REQUIRED WORK.
Nothing but the lines from the one containing "<instances>...</instances> (empty list" through the end of the entries should be set down, each exactly as written.

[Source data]
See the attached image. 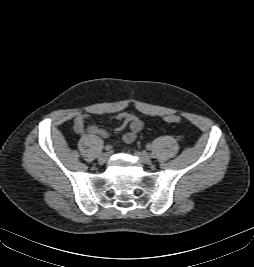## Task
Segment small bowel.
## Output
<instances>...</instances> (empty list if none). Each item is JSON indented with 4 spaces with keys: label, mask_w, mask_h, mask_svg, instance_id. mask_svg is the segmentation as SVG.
I'll return each mask as SVG.
<instances>
[{
    "label": "small bowel",
    "mask_w": 254,
    "mask_h": 267,
    "mask_svg": "<svg viewBox=\"0 0 254 267\" xmlns=\"http://www.w3.org/2000/svg\"><path fill=\"white\" fill-rule=\"evenodd\" d=\"M86 114L80 113L74 118V129L79 134H88L91 136H97L101 138H108L109 133L96 125H89L85 127ZM119 120V125L117 126V131H122L126 127L129 131L123 134L122 140L125 143H132L137 138V135L141 132L143 128V122L135 115L127 112H121L116 115Z\"/></svg>",
    "instance_id": "obj_1"
}]
</instances>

TASK SOLUTION.
<instances>...</instances> (empty list if none). Each item is JSON indented with 4 spaces with keys: label, mask_w, mask_h, mask_svg, instance_id. mask_svg is the segmentation as SVG.
I'll return each mask as SVG.
<instances>
[{
    "label": "small bowel",
    "mask_w": 254,
    "mask_h": 267,
    "mask_svg": "<svg viewBox=\"0 0 254 267\" xmlns=\"http://www.w3.org/2000/svg\"><path fill=\"white\" fill-rule=\"evenodd\" d=\"M86 114L80 113L74 118V129L79 134H88L91 136H97L101 138H108L109 133L96 125H89L85 127ZM119 120V125L117 126V131H122L126 127L129 131L123 134L122 140L125 143H132L137 138V135L141 132L143 128V122L135 115L127 112H121L116 115Z\"/></svg>",
    "instance_id": "obj_1"
}]
</instances>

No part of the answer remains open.